Ok, so basically, I'm trying to think about how i'm gonna set up the pa system my band is going to be buying, we're gonna have 2 15" Yamaha clubv mains which run at 8 ohms. now i think i read somewhere that if you chain 2 speakers together, if they were originally at 8 ohms, they would then run at 4 ohms each? is this true. also, how exactly do you bridge a power amp, and if the power amp is bridged, is it ok to chain the speakers together?
I know that was a little lengthy, but it'd really help me make some final decisons i need to make such as cabling and what power amp i wanna buy. i already have a Yamaha mg16/4 mixer.
It's really simple mathematics and since I am a simple person..... that's the extent of my mathematical capabilities. No really, if your speakers are 8 ohms each and you connect them in parallel, i.e. ganged together, the combined impedance will then be a total of 4 ohms. Most amplifiers produce more power into a 4 ohm load than they do into an 8 ohm load.
Conversely, if your amplifier has a provision for "bridged" output, that will generally allow for twice the total output power, from a single output. If loaded into a pair of 8 ohm speakers that are combined together to create a 4 ohm load (i.e. in parallel), you are talking about maximum transference of power! Generally, amplifiers that can be bridged usually require a single input plugged into the amplifier either left channel or right channel depending on what is specified by the manufacturer but both of your speakers that are connected together in parallel will only connect to the amplifiers output left and right channel RED binding posts. That's right. The black binding posts are not used and you should connect nothing to them. Of course doing that turns your stereo amplifier into a super monaural amplifier. Beautiful for your bass cabinets. Now this could be disastrous if you are connecting 4 speakers together in parallel, which would create a 2 ohm load, a near short! You won't damage the speakers but your amplifier probably won't like you much for doing that, it will completely defeat the purpose of bridging, produce less power than rated and may even sound bad. If you want to do that, don't bridge the amplifier.
Let me know if you have any further questions?
Ms. Remy Ann David
one last thing, say the power amp gives out 450w at 4 ohms, would each of the 2 speakeres that are chained together get 450w, or would it get split between the 2?

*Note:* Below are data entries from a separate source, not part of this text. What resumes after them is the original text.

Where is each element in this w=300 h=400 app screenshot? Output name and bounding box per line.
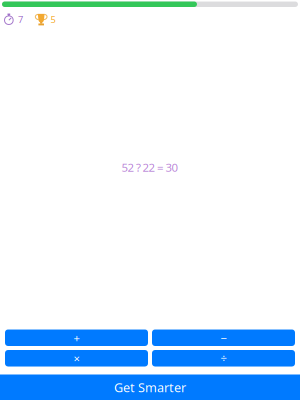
staticText: −	[220, 330, 226, 345]
staticText: 5	[50, 13, 56, 26]
staticText: +	[74, 330, 80, 345]
staticText: Get Smarter	[114, 379, 186, 396]
button[interactable]: Get Smarter	[0, 374, 300, 400]
button[interactable]: Multiply	[5, 350, 148, 366]
staticText: ×	[74, 351, 80, 366]
button[interactable]: Divide	[152, 350, 295, 366]
staticText: 7	[18, 13, 23, 26]
staticText: ÷	[220, 351, 226, 366]
button[interactable]: Plus	[5, 330, 148, 346]
staticText: 52 ? 22 = 30	[121, 160, 179, 175]
button[interactable]: Minus	[152, 330, 295, 346]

The speakers would utilize the full 450 W of the amplifiers output. Provided they are connected together in parallel and you're connecting to the bridged output of the amplifier then yes, the speakers will be receiving 450 watts of clean power.
Of course, if you insisted on stereo, then each speaker at 8 ohms, connected to each channel, would probably deliver 120 watts, to each speaker. Still quite usable. Still quite loud. 6 DB less headroom than the previous afermentioned hookup. Still not shoddy to say the least. Nobody ever really plays their system at a continuous high power rating. What it buys you is greater transient handling capabilities since you'll have more headroom.
Ms. Remy Ann David
actually the power amp i'm looking at is QSC's RMX1450, and Yamaha S112V or S115V speakers.
Theoretically, bridging a power amp should increase it's power output by a factor of 4 into a given load impedance - IF the power supply can provide the increased current, the transistors can survive that current and the associated increased heat dissipation.
When you bridge the amp, the L/R channels are driven with inversed polarity; therefore, when one channel is at its maximum positive voltage, the other channel is at its maximum negative voltage. This means that there is twice the output voltage across the load impedance (speaker). Power is V^2/R so, for twice the output voltage the amp should supply 4x the power.
Audio power amplifiers are essentially voltage sources - they should double their power when the load impedance drops in half (e.g. from 8 ohms to 4 ohms). However, just like the bridging issue, the power supply, output transistors and/or the heat dissipation always puts a limit on the amount of current the amp can supply which keeps the amp from doubling its output each time the load impedance drops in half.
dpd wrote: Audio power amplifiers are essentially voltage sources - they should double their power when the load impedance drops in half (e.g. from 8 ohms to 4 ohms).
and this doesn't change for any of the audio sources from Mics and Guitars through to line level and speaker level amps.
in fact some small amplifiers are NOT louder than a Line Amp in that they both may not have much more level than say ... 26dBu
the line level unit may be capable of 26dBm ... load of 600 ohms
Headphone Amp ... load of 40 to 100 ohms
Speaker/Power Amp ... 8 ohms ... . perhaps 4 or 2 ohms.
It is the load that determines the current required.
Then it all comes down to CURRENT available.
The amp doesn't really drive the speaker. The speaker is a load and the load draws the current. If the current is available the Watts will follow.
Current capability usually requires big heavy transformers and lots of capacitance to smooth things at the high currents and FAT wires internally and output devices capable of carrying current and probably some heat to go with it.
The newer digital amps are a little different in that they have more in common with a lighting dimmer than they do, an old school analog power amp.